The existing one was a galvanized run that hadn't been hooked back up when I installed the new plumbing. It was in bad enough shape I decided to replace the whole run. The first order of business was to unscrew the old valve. I took my big pipe wrench (affectionately known as The Persuader) and put on the pressure. The spigot crumpled, but it wasn't going to come loose without breaking some of my exterior shingles or worse. So I chucked a metal-cutting grit blade into my circular saw and simply sawed it off. Then I sawed the interior run in two. Unfortunately, there still wasn't room to remove the elbow and associated pipe. I couldn't cut it all the way through, but I figured if I sawed at an angle as close as I could get, I'd remove part of the offending threads, shake the whole thing pretty thoroughly, and heat things up, hopefully enough that I could unscrew the remaining coupler. This tactic actually worked, and I was able to remove all the remains of the original run (pictured here, along with The Persuader).
The next order of business was to assemble the new run.

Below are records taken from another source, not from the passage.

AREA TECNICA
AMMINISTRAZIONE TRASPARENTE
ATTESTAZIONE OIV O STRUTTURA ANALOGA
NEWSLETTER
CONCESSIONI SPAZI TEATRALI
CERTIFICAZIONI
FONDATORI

As there wasn't room in the wall for a frost-free spigot, I decided to add a shutoff valve with a drain down in the basement. I also wanted to put a drop-ear elbow near the new bibb to protect the pipes from any strain from hoses pulling on it. The folks at the big chain home improvement store informed me that ¾" sweat-to-threaded drop-ear elbows didn't exist. However, I found one at the local independent hardware store, along with a ¾ galvanized street elbow and some pipe dope. I went with a ball valve hose bibb, to avoid all the problems with ordinary cheap stem valves.

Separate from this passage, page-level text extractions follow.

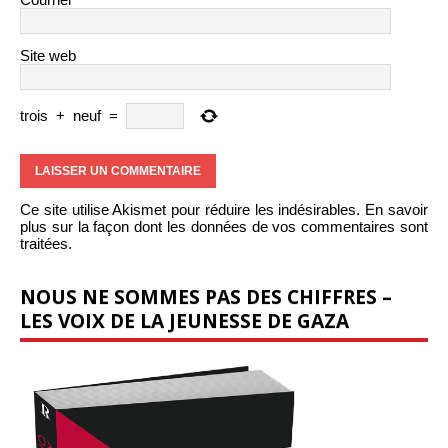
Site web
trois
+
neuf
=
Ce site utilise Akismet pour réduire les indésirables.
En savoir
plus sur la façon dont les données de vos commentaires sont
traitées
.
NOUS NE SOMMES PAS DES CHIFFRES –
LES VOIX DE LA JEUNESSE DE GAZA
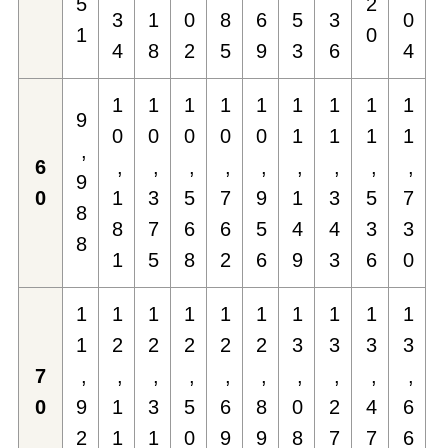
5
2
3
1
0
8
6
5
3
0
1
0
4
8
2
5
9
3
6
4
1
1
1
1
1
1
1
1
1
9
0
0
0
0
0
1
1
1
1
,
6
,
,
,
,
,
,
,
,
,
9
0
1
3
5
7
9
1
3
5
7
8
8
7
6
6
5
4
4
3
3
8
1
5
8
2
6
9
3
6
0
1
1
1
1
1
1
1
1
1
1
1
2
2
2
2
2
3
3
3
3
7
,
,
,
,
,
,
,
,
,
,
0
9
1
3
5
6
8
0
2
4
6
2
1
1
0
9
9
8
7
7
6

Assembling the whole thing required a little forethought. The run through the basement extended along a long crawlspace about 8" high, where I couldn't easily solder pipes. So I made up a short pipe and an elbow on the end of a long pipe, soldered it, and then we maneuvered it into place. Next was to assemble the run inside the wall. After that, I screwed and soldered that bit together. Then came the scary part of cutting into the water line coming into the house and splicing in the new run. Aside from having to juggle everything while standing on slippery mud, it went pretty well. There was a bit of a surprise when I first turned the water back on, as I had removed the drain cap from the new valve while I was soldering it, and had forgotten to put it back on.